12

I am experiencing an error in R that says:

> Error: protect(): protection stack overflow

I have learned through googling that I need to increase:

> --max-ppsize

R-manual:Memory

This can only be set when starting R so I write the following in the command prompt:

C:\Program Files\RStudio\bin\rstudio.exe --max-ppsize=5000000

The error still occurs. I am running a 1500R x 26000C dataset.

How do I solve this problem?


Edit:

The problem occurs in a standard SVM() function, where I pass a dataset of the size 600R x 26.000C. It does not happen when the dataset is 600R x 12.000C.

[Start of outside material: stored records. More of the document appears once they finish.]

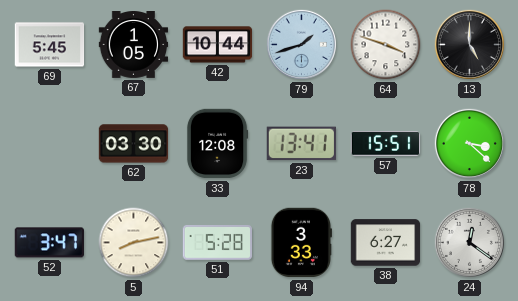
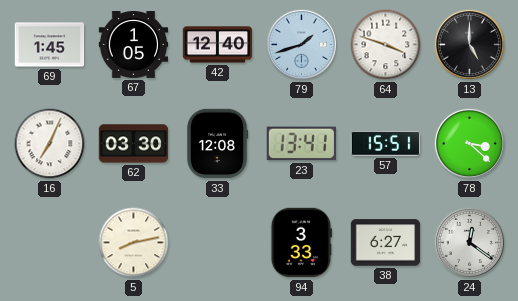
69: 5:45 -> 1:45
42: 10:44 -> 12:40
16: none -> 7:04
52: 3:47 -> none
51: 5:28 -> none
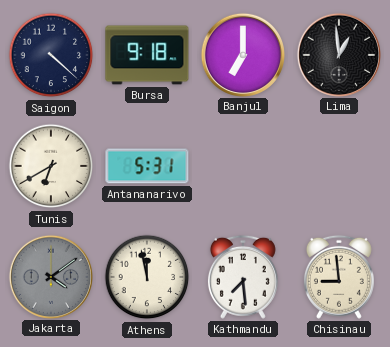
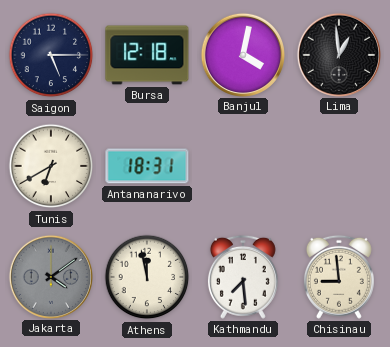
Saigon: 4:22 -> 5:15
Bursa: 9:18 -> 12:18
Banjul: 7:00 -> 4:02
Antananarivo: 5:31 -> 18:31
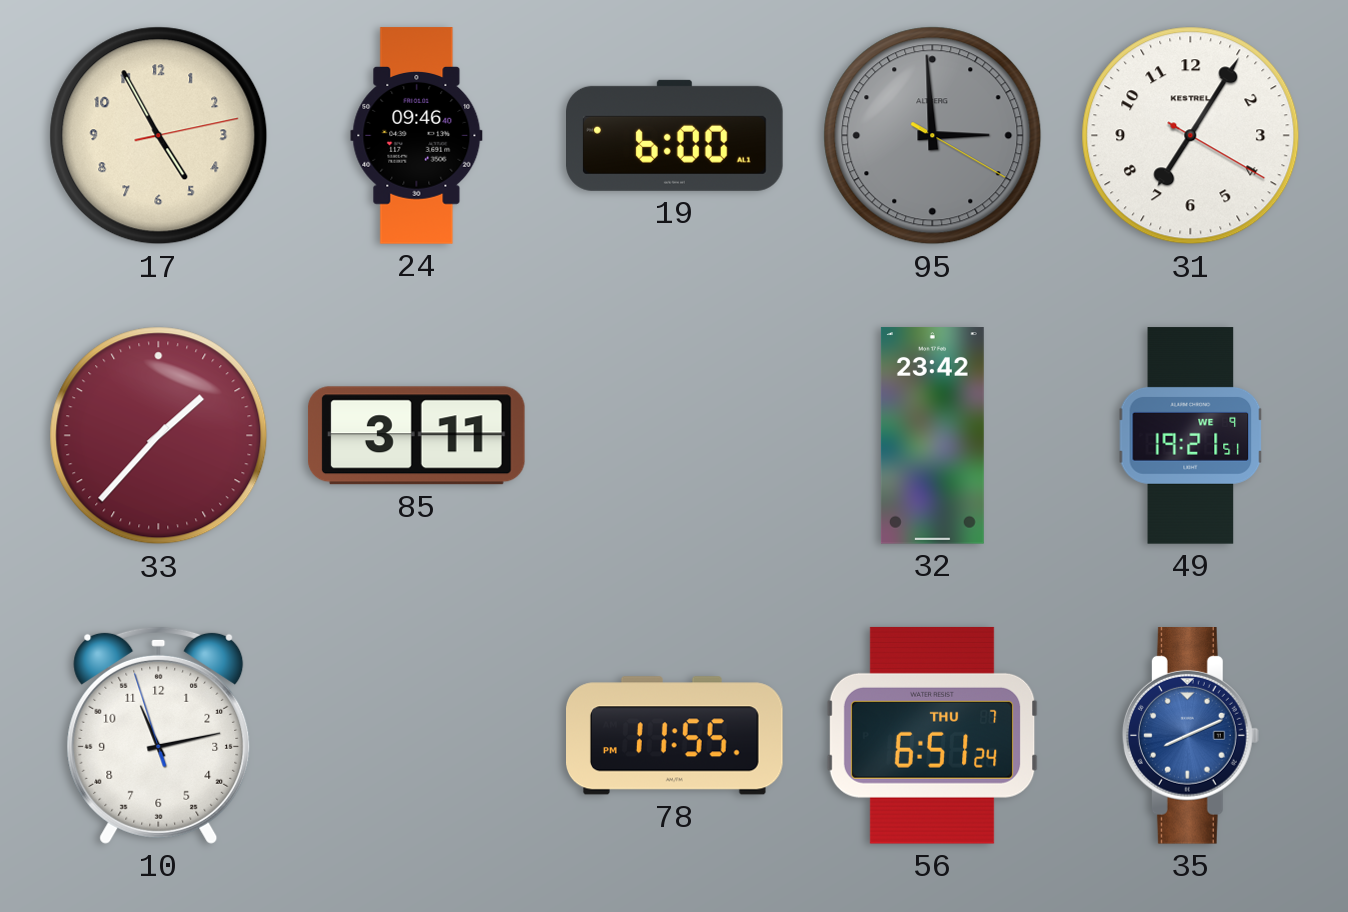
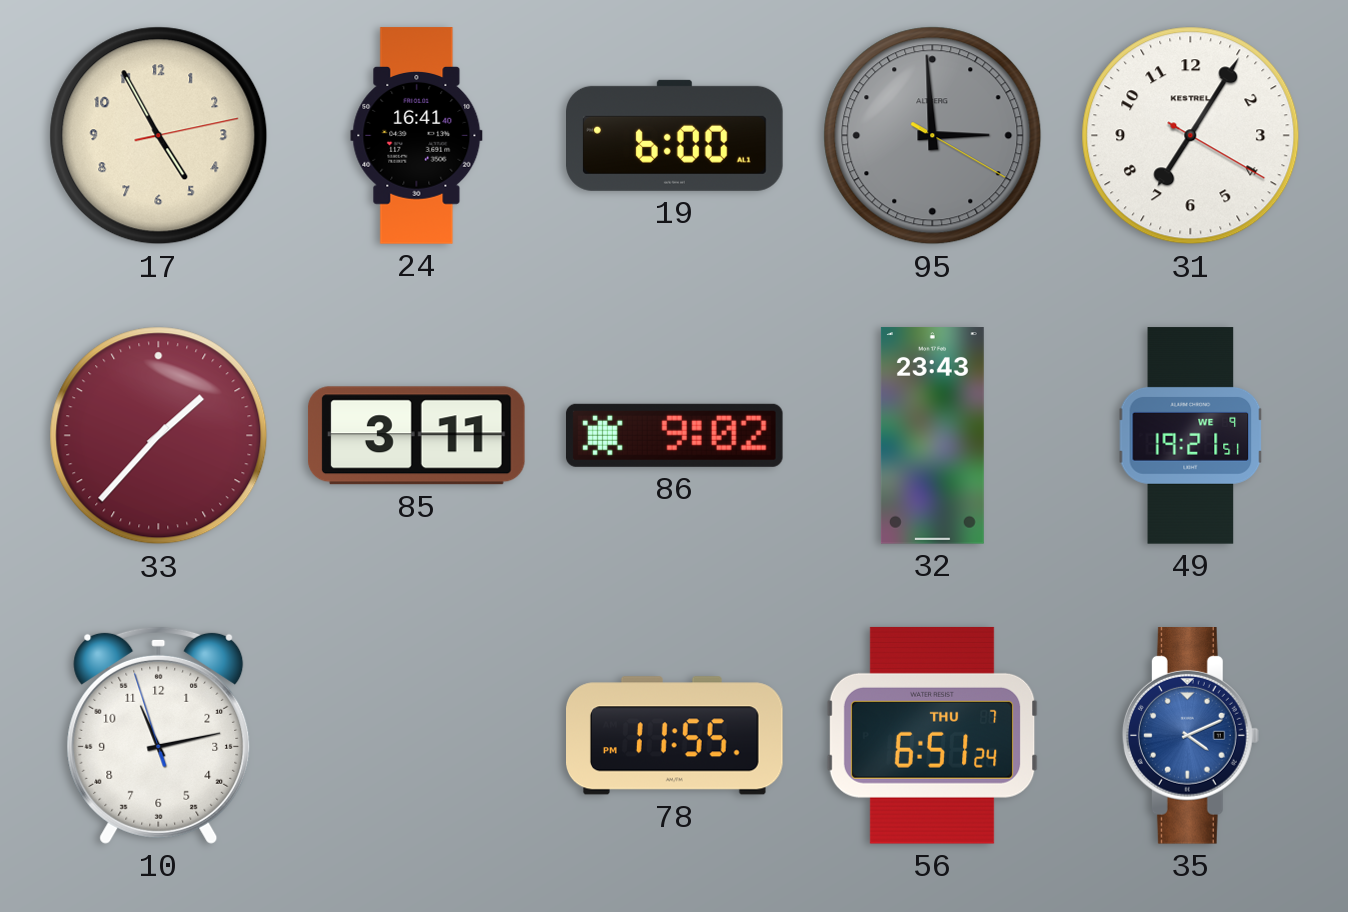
24: 09:46 -> 16:41
86: none -> 9:02
32: 23:42 -> 23:43
35: 8:11 -> 4:11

> model <- svm(TARGET ~ ., data = ds, type = "C-classification", kernel "linear", scale = TRUE, cost = c, cross = k)
zx8754
  • 52,746
  • 12
  • 114
  • 209
Kasper Christensen
  • 895
  • 3
  • 10
  • 30
  • 3
    Your max value is invalid. The largest you can input is `--max-ppsize=500000` – HavelTheGreat Feb 25 '15 at 20:20
  • Elizion: Just tried your suggested correction. Still no effect... – Kasper Christensen Feb 25 '15 at 20:27
  • Are you using R 32 bit or 64 bit? – HavelTheGreat Feb 25 '15 at 20:28
  • 1
    I would advise you take a look at this then http://stackoverflow.com/questions/12767432/how-can-i-tell-when-my-dataset-in-r-is-going-to-be-too-large – HavelTheGreat Feb 25 '15 at 20:33
  • 3
    I suggest you create a minimal [reproducible example](http://stackoverflow.com/questions/5963269/how-to-make-a-great-r-reproducible-example) so we we can see what you are trying to do. There might be problems in your code that leads to this memory issue. – MrFlick Feb 25 '15 at 20:39
  • I updated the question. The problem occurs in a SVM function and I am pretty sure it is due to data amount... – Kasper Christensen Feb 25 '15 at 21:10
  • It definately seems that your data set is too large for svm. How big is the data set (in MB?) Is it sparse? It might be converted to sparse matrix if so. Another idea would be to run the svm command on a subset of the original dataset, e.g. first 1000 rows, and then find out what's the biggest subset of the data which still can be handled by svm. – Balint Domokos Feb 26 '15 at 07:42

4 Answers4

10

I found a similar problem and that the actual issue was related to expansion of formulas into a model matrix. If you can get the data into that format without using formulas and then use the overload in the svm command (like many other models) that takes an X and y value instead, your probably may go away like mine did.

Eric Czech
  • 719
  • 9
  • 9
7

My way to fix a problem similar to yours:

  1. in the command-line, cd into the location of R progranm (e.g. C:\Program Files\R\R-3.1.3\bin\x64)
  2. in the command-line, Rgui.exe --max-ppsize=500000
  3. in the new open Rgui.exe, options("expressions"=20000)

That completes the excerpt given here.